Otomobil satışlarına bakıldığında geçen yılın ilk çeyreğine göre önemli bir artış olduğuna işaret eden Türker, bunun bir çelişki olduğunun altını çizdi.

Perakende tarafta ise ilk çeyrekte beyaz ürünlerde yüzde 1,5'luk büyüme görüldüğünü ifade eden Türker, Petrol ofisi'nin ise pazarın 2,9 puan üzerinde büyüdüğünü söyledi.

Sektördeki 10 numara yağ sorununa işaret eden Türker, bunun tahminlerine göre 1,5 milyar lira vergi kaybına yol açtığını belirtti.

EPDK'nın madeni yağda lisanslandırma prosedürü olmadığını, 10 numara yağın üretim girdisi olarak kullanılması gerektiğini ancak bunun doğrudan pazara verildiğini anlatan Türker, şunları kaydetti:

"Resmi rakamlara göre Türkiye'de madeni yağ tüketimi yaklaşık 400 bin ton civarında.

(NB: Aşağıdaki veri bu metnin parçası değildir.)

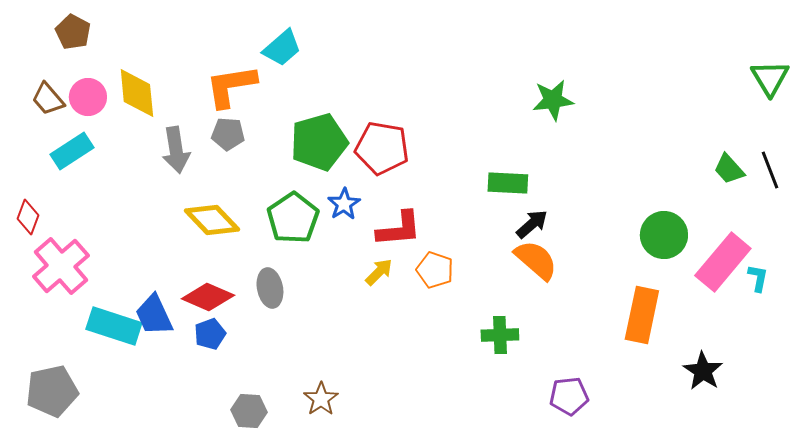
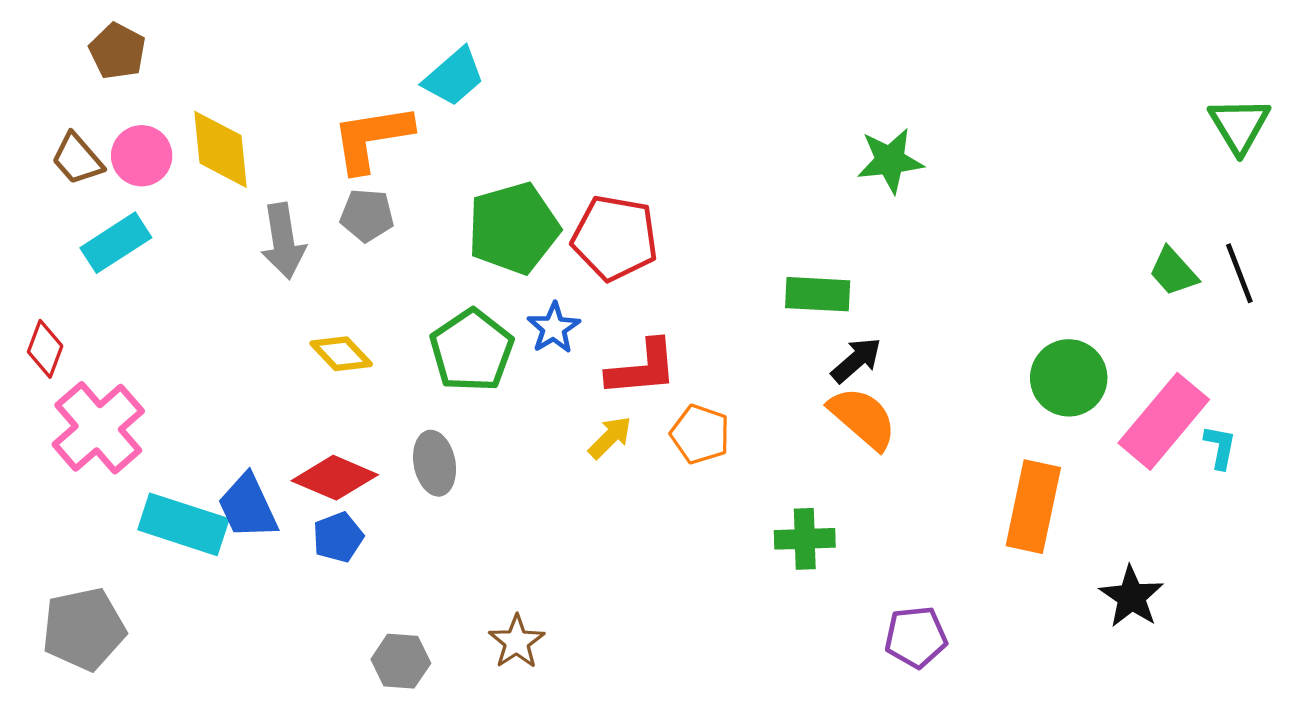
yellow diamond: (212, 220) -> (341, 354), size x0.7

Bunun yüzde 90'ı madeni yağın ana maddesi baz yağdır. Türkiye'nin madeni yağ üretimini karşılamak için 360 bin ton baz yağa ihtiyacı vardır. TÜPRAŞ önemli ölçüde bunu üretir. Türkiye'ye ithal edilen baz yağ ise 700-800 bin ton civarında. Bu nedir? Bu durum, Türkiye için problemdir. Dolayısıyla pazardaki büyüme rakamları minimum yüzde 7-8 olması gerekir. Yaklaşık 700 bin ton daha fazla motorin tüketimi olması gerekir."

Bu konuda sektörün Maliye Bakanına "Sayın Bakanım, burada vergileri artırınız" dediğini anlatan Türker, "Sektörün böyle dediği baki mi? Onlar da şaşırıyorlar zaten. Çünkü bunun başka bir yolu yok" dedi.

Türker, sektörün bu talebi karşısında Maliye Bakanı Mehmet Şimşek'in nasıl bir tepki verdiğinin sorulması üzerine, şunları söyledi:

"Mehmet Bey ciddi anlamda dinliyor, bu iş ajandasında. Olumlu şeyler de yapıyor. Denetimler konusunda arkadaşlarına talimatlar da veriyor. Tepkimize şaşırmadı, 'bakalım' diyor. Madeni yağ üretimi yapıp ihraç eden şirketler de doğal olarak sıkıntıya düşüyor. Hatta biz vergi iadesi modelinden filan da bahsediyoruz ancak bu model de gerçekten zor bir model. Bu konuda bütün tarafların gerçek anlamda bu işi düşünmesi lazım. Sonuçta akaryakıt tüketimine baktığımız zaman bu durum ciddi vergi kaybı doğuruyor. Bu işin yönetimi de zor. Doğru modeli bulmak lazım."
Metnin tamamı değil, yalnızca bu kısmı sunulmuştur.